I believe that Aztec indigenous resistance is found in the most basic elements: corn, sand, seeds, flora, the weather, bacteria, and the galaxy. These elements cannot be controlled by sovereign colonial powers nor can they be shaped by boundaries, binaries, and settler myths.
AS You’re currently in Western Massachusetts, a place rife with colonial history. Tell me about art-making under quarantine there.
VQ New England is a complicated settler occupied space (myself included). I’ve made it home because there’s a lot of open space, and you can hear your thoughts clearly out here; plus, it’s a short distance to New York City. I frequently go on walks in the woods. Right below my feet there’s something constantly going on with nature. And those things happen to be what I’m particularly interested in. It’s like another universe, a post-human universe, right? The idea is that there’s something larger than us in what is present in nature, and this is comforting. We are part of an interconnected system, and we need other organisms, fungi and bacteria and plants, insects and animals, in order to survive. As I walk through the woods, there are so many mushrooms hidden from plain sight; you just have to know where to look for them. Mushrooms, in particular, have vast networks that communicate with each other and the trees. Just the other day, I found what looked to be human ears in a pile of moss.
AS Yes, I saw a photograph of mushrooms that you posted on Instagram.
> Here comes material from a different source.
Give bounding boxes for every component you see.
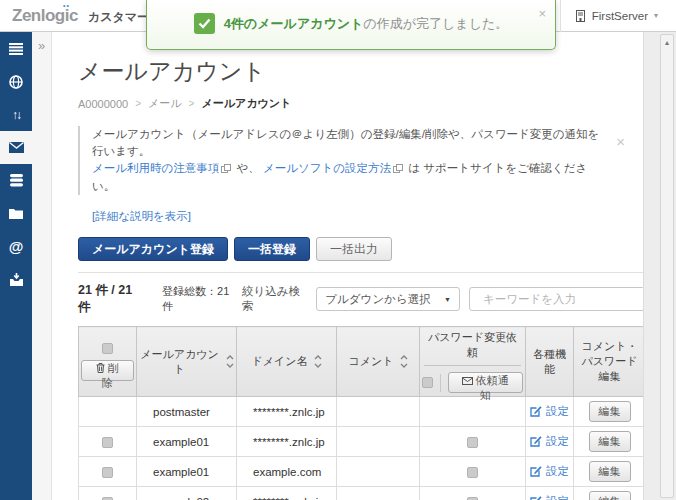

It’s amazing.
VQ When I spotted the wood ear mushroom on my hike, I snapped a photo and said to myself: This is a selfie of me lying on a bed of moss. So, basically, I’m walking a lot more and finding treasures.
ASCan you talk a bit about how you are using your nature walks in your new work?
VQ I’ve also begun to collect things I’ve found on these walks, and they are making their way into a wall sculpture that I am working on. I found some really old barbed wire as it was reclaimed by the growth of the trees. You know, barbed wire was invented as a result of westward expansion. I also found some neon-orange wooden stakes used for surveying land; I plan on using them for the form. I think it’s easy to see how charged objects can be, and when paired together with the natural world they have a story to tell.
Vick Quezada’s film Seed/Unseen will be on view online from June 24–26.